One of the city’s most impressive seafood platters is found at Clockwork, the Fairmont Royal York’s gilded lobby bar

Tiers of Joy

Five of Toronto’s best seafood towers, from an à la carte budget option to the ultimate multi-tiered extravaganza

By Caroline Aksich| Photograph by Maya Visnyei
| November 10, 2023

The inescapable crooning of Mariah Carey signals that the holiday countdown has begun, so it’s time to start party-planning. And nothing says festive celebration quite like a multi-tiered seafood tower. One of the city’s most impressive piscine platters is found at Clockwork, the Fairmont Royal York’s gilded lobby bar. The so-called Sea and Be Seen is a—dramatic pause—$550 cantilevered brass sculpture that rises three feet above the table and is loaded with crustaceans, mollusks, ruby-hued tuna loins, gleaming caviar pearls and other subaquatic delicacies. Here’s a closer look at the treasures that make up Toronto’s most extravagant shellfish dish.

The $550 Sea and Be Seen seafood tower at Clockwork, the Fairmont Royal York’s champagne and cocktail lounge

1. The custom-designed tower was made by a metal fabricator in BC; it visually echoes the Royal York’s famous clock tower.

2. A salad of Fogo Island cold-water shrimp is dressed with Tabasco aioli, lemon juice and chives.

3. Plump mussels are marinated in an olive oil–lemon mixture.

4. The house-candied trout is the tower’s most time-consuming component—it takes the kitchen nearly six days to make.

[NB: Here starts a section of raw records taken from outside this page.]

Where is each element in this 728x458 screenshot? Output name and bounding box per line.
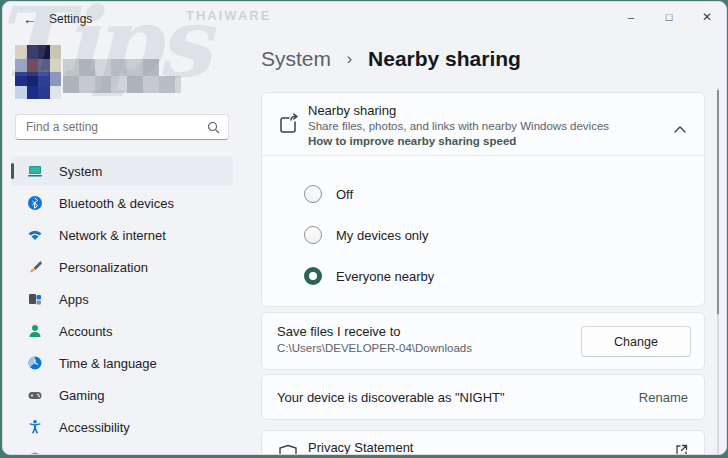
sidebar-item-label: Time & language <box>59 356 157 371</box>
sidebar-item-time-language[interactable]: Time & language <box>11 348 233 378</box>
breadcrumb-separator: › <box>347 50 352 67</box>
account-name-redacted <box>63 59 159 76</box>
system-icon <box>27 163 43 179</box>
radio-everyone-nearby[interactable]: Everyone nearby <box>304 267 434 285</box>
sidebar-item-accounts[interactable]: Accounts <box>11 316 233 346</box>
change-button[interactable]: Change <box>581 326 691 357</box>
apps-icon <box>27 291 43 307</box>
settings-window: ← Settings – □ ✕ System <box>2 1 727 455</box>
nearby-sharing-card: Nearby sharing Share files, photos, and … <box>261 92 705 307</box>
privacy-statement-title: Privacy Statement <box>308 440 414 455</box>
radio-my-devices-only[interactable]: My devices only <box>304 226 428 244</box>
radio-label: Off <box>336 187 353 202</box>
sidebar-item-gaming[interactable]: Gaming <box>11 380 233 410</box>
sidebar-item-personalization[interactable]: Personalization <box>11 252 233 282</box>
radio-circle[interactable] <box>304 185 322 203</box>
page-title: Nearby sharing <box>368 47 521 70</box>
clock-icon <box>27 355 43 371</box>
shield-icon <box>278 444 298 455</box>
gamepad-icon <box>27 387 43 403</box>
brush-icon <box>27 259 43 275</box>
privacy-icon <box>27 451 43 455</box>
rename-link[interactable]: Rename <box>639 390 688 405</box>
sidebar-item-label: Gaming <box>59 388 105 403</box>
sidebar-item-label: System <box>59 164 102 179</box>
discoverable-text: Your device is discoverable as "NIGHT" <box>277 390 505 405</box>
radio-label: My devices only <box>336 228 428 243</box>
radio-label: Everyone nearby <box>336 269 434 284</box>
sidebar-item-label: Personalization <box>59 260 148 275</box>
maximize-button[interactable]: □ <box>650 2 688 32</box>
save-files-path: C:\Users\DEVELOPER-04\Downloads <box>277 342 472 354</box>
sidebar-item-bluetooth-devices[interactable]: Bluetooth & devices <box>11 188 233 218</box>
sidebar-item-label: Accounts <box>59 324 112 339</box>
sidebar-item-system[interactable]: System <box>11 156 233 186</box>
avatar[interactable] <box>15 45 61 99</box>
titlebar: ← Settings – □ ✕ <box>3 2 726 36</box>
share-icon <box>277 112 301 140</box>
radio-circle-selected[interactable] <box>304 267 322 285</box>
discoverable-card: Your device is discoverable as "NIGHT" R… <box>261 374 705 420</box>
wifi-icon <box>27 227 43 243</box>
sidebar-item-label: Network & internet <box>59 228 166 243</box>
sidebar-item-accessibility[interactable]: Accessibility <box>11 412 233 442</box>
account-email-redacted <box>63 76 181 93</box>
sidebar-item-label: Privacy & security <box>59 452 162 456</box>
sidebar-item-apps[interactable]: Apps <box>11 284 233 314</box>
scrollbar-thumb[interactable] <box>717 90 719 314</box>
external-link-icon[interactable] <box>675 443 688 455</box>
search-icon[interactable] <box>207 120 220 138</box>
sidebar-nav: System Bluetooth & devices Network & int… <box>11 156 233 455</box>
save-files-card: Save files I receive to C:\Users\DEVELOP… <box>261 312 705 370</box>
accessibility-icon <box>27 419 43 435</box>
minimize-button[interactable]: – <box>612 2 650 32</box>
breadcrumb: System › Nearby sharing <box>261 47 521 71</box>
sidebar-item-network-internet[interactable]: Network & internet <box>11 220 233 250</box>
bluetooth-icon <box>27 195 43 211</box>
sidebar-item-label: Bluetooth & devices <box>59 196 174 211</box>
nearby-sharing-description: Share files, photos, and links with near… <box>308 120 609 132</box>
improve-speed-link[interactable]: How to improve nearby sharing speed <box>308 135 516 147</box>
divider <box>262 155 704 156</box>
search-input[interactable] <box>26 115 196 139</box>
sidebar-item-privacy-security[interactable]: Privacy & security <box>11 444 233 455</box>
radio-off[interactable]: Off <box>304 185 353 203</box>
chevron-up-icon[interactable] <box>674 119 686 137</box>
search-box <box>15 114 229 140</box>
privacy-statement-card[interactable]: Privacy Statement Understand how Microso… <box>261 430 705 455</box>
window-title: Settings <box>49 12 92 26</box>
back-button[interactable]: ← <box>17 8 43 30</box>
selection-pill <box>11 163 14 179</box>
save-files-title: Save files I receive to <box>277 324 401 339</box>
accounts-icon <box>27 323 43 339</box>
sidebar-item-label: Apps <box>59 292 89 307</box>
radio-circle[interactable] <box>304 226 322 244</box>
close-button[interactable]: ✕ <box>688 2 726 32</box>
window-controls: – □ ✕ <box>612 2 726 32</box>
nearby-sharing-title: Nearby sharing <box>308 103 396 118</box>
breadcrumb-system[interactable]: System <box>261 47 331 70</box>
sidebar-item-label: Accessibility <box>59 420 130 435</box>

After marinating in honey, maple syrup and sugar, the fish is smoked over hickory at 155°F.

5. Cape d’Or salmon loin and albacore tuna loin are given the tataki treatment: a quick sear before being cut into sashimi-like slabs.

6. Colossal Pacific white shrimp are served with a yuzu-kosho cocktail sauce that demands double-dipping.

7. Champagne is the only imaginable complement to the seafood tower, and at 94 bottles long, the Royal York’s list is vying for the most comprehensive collection of bubbly in the city.

8. The snow crab is harvested in the Atlantic using baited conical pots designed to catch only the large males. The flesh is firm, buttery and briny, with a subtle sweetness.


9. A 1.5-pound Nova Scotia lobster is poached to perfection in a court bouillon redolent with coriander and fennel.

10. In the colder months, guests can expect a selection of East Coast oysters like Raspberry Point and Malpeque. These bivalves are best enjoyed with the accompanying cucumber mignonette.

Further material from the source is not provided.